To help people do the work, Marnette sees the workplace as a system. Employees and leaders need to develop the system to be beneficial to everyone. And, as a new leader, you may need to shift your personality in order to fit into the system. Understanding the system will give you the ability to meet the organization’s needs and to exceed your performance expectations.

“It’s automatically going to affect the way you work as a leader,” she says.

Related reading: Transform Your Leadership Through Self-Awareness

Negotiating an organization’s culture is not the only challenge leaders face in the workplace. Marnette believes the increasing complexity and interconnectedness of our world adds layers of challenge.

“What worked yesterday may not work today,” she says. “To do well we need to increasingly be good at diagnosing the situation accurately.”

Helping you develop your leadership skills and sense of influence will give you the insight you need to better lead and support your team members. Knowing you’re giving them the best will also propel your own career forward.

The Visionary

Coach Shari Jo Watkins wants you [as a leader] to see the best in others. For her, good leaders learn the strengths of their team members. Then, you can help develop those strengths for the good of the individual and the company.

“Oftentimes, we get stuck in our own minds as to what something should look like,” she says. “But in reality what we’re doing is helping people bring out the best pieces of themselves and be able to grow to the next level.”

Organizational culture impacts your authority style in Shari Jo’s opinion too. Depending on how the organization functions, if it indulges in toxic practices or if it works toward equality and boundary-setting, as a guide, you may struggle to help people develop their skills.

And it may be particularly true for new leaders.

“So often we see people from different lines of work or different industries that have a challenge in crossing over because they only know one, specific thing,” she says.
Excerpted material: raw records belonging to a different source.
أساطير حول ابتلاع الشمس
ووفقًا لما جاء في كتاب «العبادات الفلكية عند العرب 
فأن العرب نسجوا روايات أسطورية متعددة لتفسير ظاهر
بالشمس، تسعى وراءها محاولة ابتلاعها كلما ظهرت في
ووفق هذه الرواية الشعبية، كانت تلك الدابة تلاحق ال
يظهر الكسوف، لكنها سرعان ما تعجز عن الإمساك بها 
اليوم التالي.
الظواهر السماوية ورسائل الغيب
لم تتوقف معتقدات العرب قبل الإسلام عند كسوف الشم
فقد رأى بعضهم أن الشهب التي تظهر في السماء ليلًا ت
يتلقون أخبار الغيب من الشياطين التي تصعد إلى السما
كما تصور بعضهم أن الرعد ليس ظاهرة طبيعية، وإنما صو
Other challenges you may face as an organizational leader stem from common onboarding practices and structural deficiencies, Shari Jo believes.
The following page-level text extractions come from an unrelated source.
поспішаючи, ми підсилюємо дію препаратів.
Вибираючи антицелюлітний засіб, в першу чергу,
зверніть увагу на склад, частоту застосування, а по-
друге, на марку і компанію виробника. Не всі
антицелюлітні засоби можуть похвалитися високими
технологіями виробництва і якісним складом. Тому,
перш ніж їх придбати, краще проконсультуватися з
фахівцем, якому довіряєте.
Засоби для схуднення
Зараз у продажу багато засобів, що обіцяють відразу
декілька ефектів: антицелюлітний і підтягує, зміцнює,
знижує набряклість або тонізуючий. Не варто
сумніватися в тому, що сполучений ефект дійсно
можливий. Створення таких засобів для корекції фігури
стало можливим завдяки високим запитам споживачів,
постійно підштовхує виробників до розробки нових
People in the middle often don’t feel seen or supported, which can lead to larger interpersonal and organizational problems. Making sure you “see” all of the people you work with will help you provide support within all levels of your team and organization. When you take the time to give others access to you, and provide constructive, useful feedback, then you are able to learn what is important to them, what issues or concerns they have, and what else they need to perform their best.

“Oftentimes we get so busy, we forget to help individuals in the mid-level space be able to grow,” she says.

Learning to be a leader will serve your professional (and personal) goals and can help you become more self-aware so you develop a stronger bond with your team, and ultimately find alignment and provide greater value for your overarching organization’s growth and goals!

Moreover, every leader, new and old, can benefit from having a professional—an outsider with a clear view—give their analysis and insight on where teams can improve.